*** Opening Records for this exercise ***

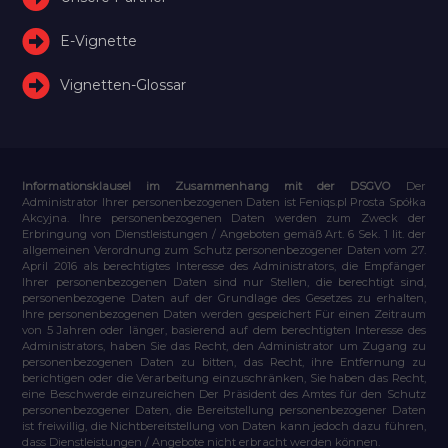
E-Vignette
Vignetten-Glossar
Informationsklausel im Zusammenhang mit der DSGVO
Der
Administrator Ihrer personenbezogenen Daten ist Feniqs.pl Prosta Spółka
Akcyjna. Ihre personenbezogenen Daten werden zum Zweck der
Erbringung von Dienstleistungen / Angeboten gemäß Art. 6 Sek. 1 lit. der
allgemeinen Verordnung zum Schutz personenbezogener Daten vom 27.
April 2016 als berechtigtes Interesse des Administrators, die Empfänger
Ihrer personenbezogenen Daten sind nur Stellen, die berechtigt sind,
personenbezogene Daten auf der Grundlage des Gesetzes zu erhalten,
Ihre personenbezogenen Daten werden gespeichert Für einen Zeitraum
von 5 Jahren oder länger, basierend auf dem berechtigten Interesse des
Administrators, haben Sie das Recht, den Administrator um Zugang zu
personenbezogenen Daten zu bitten, das Recht, ihre Entfernung zu
berichtigen oder die Verarbeitung einzuschränken, Sie haben das Recht,
eine Beschwerde einzureichen Der Präsident des Amtes für den Schutz
personenbezogener Daten, die Bereitstellung personenbezogener Daten
ist freiwillig, die Nichtbereitstellung von Daten kann jedoch dazu führen,
dass Dienstleistungen / Angebote nicht erbracht werden können.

*** Closing Records for this exercise ***

• **Work item**
The response must consist solely of the lines from the one with "von 5 Jahren" through the end of the listing above, copied exactly; please include the first and the last.

• **Response below**
von 5 Jahren oder länger, basierend auf dem berechtigten Interesse des
Administrators, haben Sie das Recht, den Administrator um Zugang zu
personenbezogenen Daten zu bitten, das Recht, ihre Entfernung zu
berichtigen oder die Verarbeitung einzuschränken, Sie haben das Recht,
eine Beschwerde einzureichen Der Präsident des Amtes für den Schutz
personenbezogener Daten, die Bereitstellung personenbezogener Daten
ist freiwillig, die Nichtbereitstellung von Daten kann jedoch dazu führen,
dass Dienstleistungen / Angebote nicht erbracht werden können.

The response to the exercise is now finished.